Naquele dia, Clarisse deixou de falar. Tinha medo que o segredo se escapasse e fosse destroçar o coração da mãe. À noite, passou a exigir que fechassem a porta do seu quartinho cor-de-rosa com duas voltas na fechadura, não fosse ela falar durante o sonho.
Mas também pediu uma luz de vigia para não ficar sozinha com o seu segredo.
Ela, que sempre saltitara, alegre e cor-de-rosa, passou a ficar parada e lívida. “Nunca se sabe” pensava ela. “Se me mexer, o segredo também se mexe e a bolinha rebenta.” Então, enrolou-se sobre si mesma, os braços à volta dos joelhos, a cabeça caída sobre o peito, com o segredo bem protegido.
O segredo na garganta continuou a engordar. Invadiu a garganta até abafar os risos e os suspiros. Nas aulas, não respondia. Deixou de rir no recreio e, um dia, quando a sua amiga Alice contou, a rir, que tinha visto o papá e a mamã a fazerem festinhas dentro da cama, ela fugiu para o outro lado do recreio, com as mãos a tapar as orelhas cor-de-rosa e o coração a bater.
Clarisse perdeu o hábito de falar. Só ela sabia de quem era a culpa: era da grande bola, que não parava de crescer.
– Vá lá — dizia a mãe. — Tens de comer! Tens de falar, se não, vais morrer.
Atemorizada, Clarisse olhava para ela e pensava: “Mas, se eu falar, quem morre és tu, mãe. Foi o que me disse aquele senhor!”
Quando o médico veio para a examinar, Clarisse encolheu-se ainda mais sobre si mesma, a cabeça caída sobre o peito, numa dor muda.
– Não, não, não — fez ela com a cabeça. E não disse mais nada.
Os grandes segredos são contagiosos, e a mãe de Clarisse também deixou de sorrir.
– Vais matar-me de tristeza — dizia ela — por deixares de falar.
E então Clarisse voltava a pensar nas palavras do senhor: “Se falares, a tua mãe morre.” Então qual dos adultos é que tinha razão?

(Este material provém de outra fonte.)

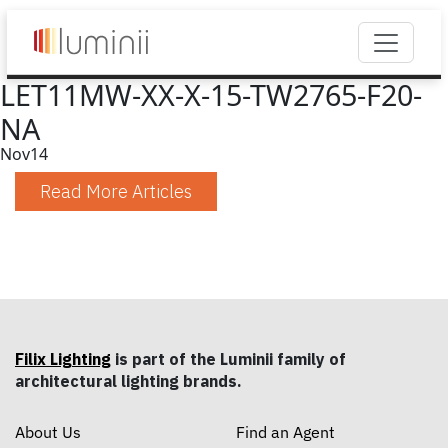
LET11MW-XX-X-15-TW2765-F20-
NA
Nov
14
Read More Articles
Filix Lighting
is part of the Luminii family of
architectural lighting brands.
About Us
Find an Agent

Um dia, portanto, Clarisse soube que o senhor do buraco escuro tinha ido para a prisão. Para um buraco ainda mais fundo. Naquele dia, o segredo decidiu sair, e a bola rebentou.

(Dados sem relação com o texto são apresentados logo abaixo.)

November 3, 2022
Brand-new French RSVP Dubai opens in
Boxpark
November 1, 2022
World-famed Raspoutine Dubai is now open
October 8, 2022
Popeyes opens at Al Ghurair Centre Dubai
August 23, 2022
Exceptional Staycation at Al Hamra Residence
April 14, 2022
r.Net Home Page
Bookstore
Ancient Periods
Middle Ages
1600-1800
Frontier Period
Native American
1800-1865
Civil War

As palavras saíram como puderam, todas ao mesmo tempo, desordenadas e entre gritos. Foi preciso pô-las por ordem: sujeito, verbo, complemento. “Brincaram comigo!” “Faltaram-me ao respeito!”, “Tocaram no meu corpo, nas minhas pernas. Fizeram coisas em mim que eu não queria”, “Ele disse que tu morrias.” E foi a vez da mãe ficar muda, perante aquela terrível revelação.

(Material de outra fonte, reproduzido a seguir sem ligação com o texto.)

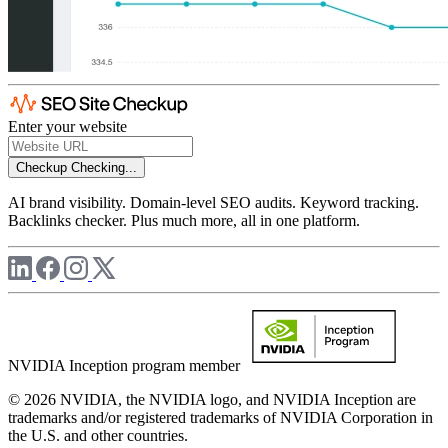
Enter your website
Checkup
Checking...
AI brand visibility. Domain-level SEO audits. Keyword tracking.
Backlinks checker. Plus much more, all in one platform.
NVIDIA Inception program member
© 2026 NVIDIA, the NVIDIA logo, and NVIDIA Inception are
trademarks and/or registered trademarks of NVIDIA Corporation in
the U.S. and other countries.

– Nunca aceites um segredo que não venha de ti! Nunca deves acreditar num adulto que mexe no teu corpo. Há pessoas que são más com as crianças e que as fazem acreditar em coisas incríveis. Se alguém te fizer festas que te perturbem, deves contar a uma pessoa crescida… imediatamente!
A mim, ao pai, à tua madrinha, ou mesmo a uma amiga, se não, isso começa a crescer e a inchar dentro de ti como uma bola de tristeza.
Com o tempo, Clarisse começou a pintar, a brincar, a desenhar, a comer, a falar direito: sujeito, verbo, complemento. O corpo e o espírito tinham recuperado a agilidade de uma ginasta. Sentia-se tão leve, sem aquele horrível segredo! Mais tarde, a ratinha cor-de-rosa voltou a ter segredos de rapariga. Os verdadeiros segredos são estes: os que são criados por nós e não impostos à força.